I want to check equivariance for the angles like 22.5, 45, ... that are not the multiples of 90 degrees.
To avoid the interpolation issue, I only tried to compute the values of the image center.
However, I could not find a proper way to prove the equivariance.
I created a gist for sharing.

In the code, I use C8 group.

for img_size in [181, 183, 185, 187]:
        x = torch.randn([1, 3, img_size, img_size]).cuda()

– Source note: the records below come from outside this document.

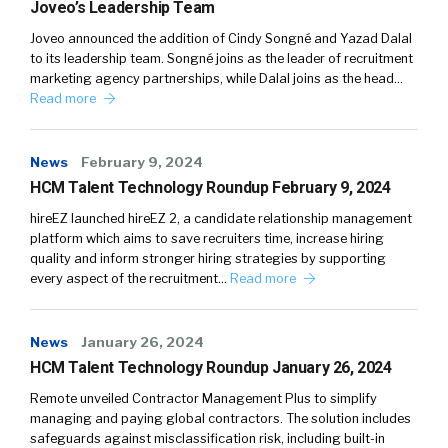
Joveo’s Leadership Team
Joveo announced the addition of Cindy Songné and Yazad Dalal
to its leadership team. Songné joins as the leader of recruitment
marketing agency partnerships, while Dalal joins as the head…
Read more
News
February 9, 2024
HCM Talent Technology Roundup February 9, 2024
hireEZ launched hireEZ 2, a candidate relationship management
platform which aims to save recruiters time, increase hiring
quality and inform stronger hiring strategies by supporting
every aspect of the recruitment…
Read more
News
January 26, 2024
HCM Talent Technology Roundup January 26, 2024
Remote unveiled Contractor Management Plus to simplify
managing and paying global contractors. The solution includes
safeguards against misclassification risk, including built-in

        x = enn.GeometricTensor(x, in_type) # 3-channel trivial repr.
        xrot1 = x.transform(N-1) # 45 deg CW
        xrot2 = x.transform(N-2) # 90 deg CW

        with torch.no_grad():
            lat = model(x)
            latrot1 = model(xrot1)
            latrot2 = model(xrot2)
            w = lat.shape[-1]
            center = int((w-1)/2)
            latrot1 = latrot1.transform(1) # 45 deg CCW
            latrot2 = latrot2.transform(2) # 90 deg CCW

            print(torch.allclose(lat[0, 0, center, center].tensor, \
                    latrot1[0, 0, center, center].tensor))
            print(torch.allclose(lat[0, 0, center, center].tensor, \
                    latrot2[0, 0, center, center].tensor))

The outputs of the printing are always False, True.
I even tried a single 3x3 conv for the 'model' but I never pass the allclose for the 45 degree.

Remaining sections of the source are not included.